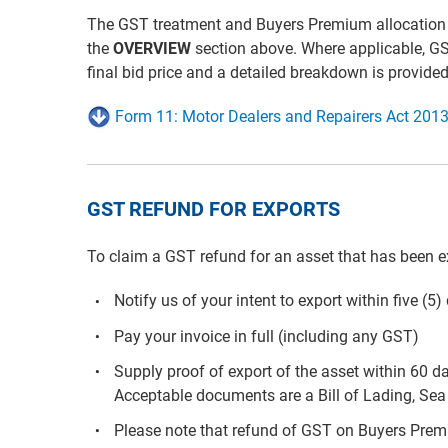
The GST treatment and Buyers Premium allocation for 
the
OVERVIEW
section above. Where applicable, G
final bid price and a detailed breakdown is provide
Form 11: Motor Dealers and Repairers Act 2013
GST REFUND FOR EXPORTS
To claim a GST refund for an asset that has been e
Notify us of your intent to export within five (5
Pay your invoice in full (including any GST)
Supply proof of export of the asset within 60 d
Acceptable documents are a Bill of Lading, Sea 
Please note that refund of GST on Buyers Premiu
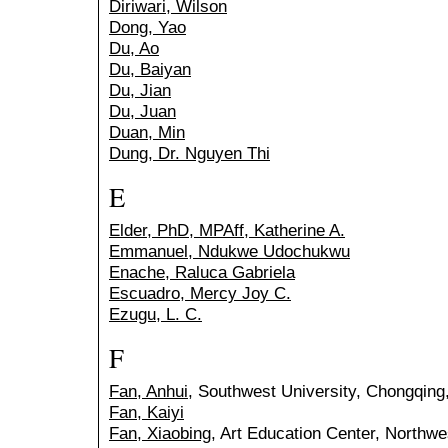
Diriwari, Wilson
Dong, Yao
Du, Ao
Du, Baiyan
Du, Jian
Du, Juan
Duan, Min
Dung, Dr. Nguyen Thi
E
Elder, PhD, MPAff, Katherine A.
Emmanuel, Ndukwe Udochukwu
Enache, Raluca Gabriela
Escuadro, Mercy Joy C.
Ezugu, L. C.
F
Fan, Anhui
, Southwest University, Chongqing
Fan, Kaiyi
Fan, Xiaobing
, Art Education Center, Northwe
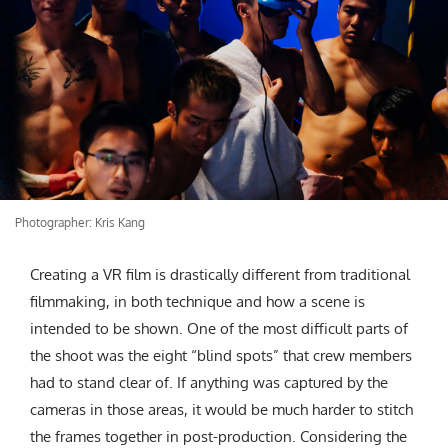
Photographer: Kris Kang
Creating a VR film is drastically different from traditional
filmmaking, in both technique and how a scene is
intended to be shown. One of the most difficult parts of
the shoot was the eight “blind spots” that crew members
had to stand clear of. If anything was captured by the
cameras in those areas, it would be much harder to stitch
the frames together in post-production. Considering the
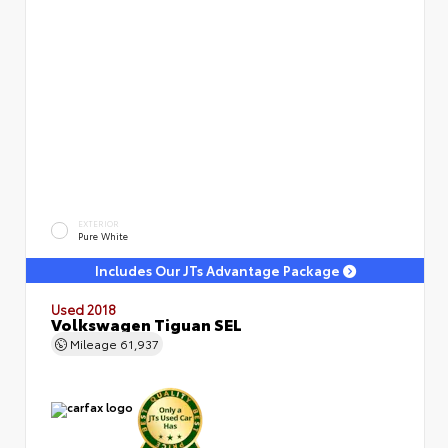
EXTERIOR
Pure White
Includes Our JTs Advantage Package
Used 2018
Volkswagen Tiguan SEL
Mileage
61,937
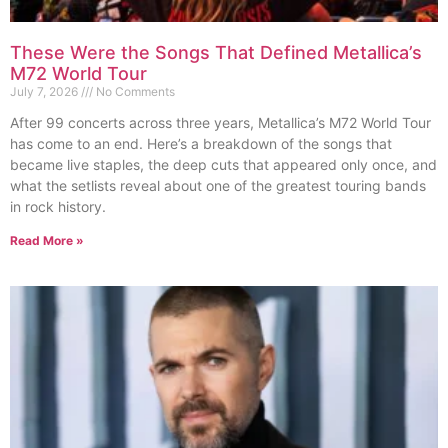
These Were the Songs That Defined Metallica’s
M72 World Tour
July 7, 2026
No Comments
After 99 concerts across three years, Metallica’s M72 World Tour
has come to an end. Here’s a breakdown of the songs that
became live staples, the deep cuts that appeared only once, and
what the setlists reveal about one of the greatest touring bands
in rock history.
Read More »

- [Required work]:
Using the data above, retype exactly the lines from the line with "Southwest University, Chongqing" to the line with "intended to be", inclusive. No pictures and nothing else.

- [Answer box]:
, Southwest University, Chongqing
Fan, Kaiyi
Fan, Xiaobing
, Art Education Center, Northwe
Photographer: Kris Kang
Creating a VR film is drastically different from traditional
filmmaking, in both technique and how a scene is
intended to be shown. One of the most difficult parts of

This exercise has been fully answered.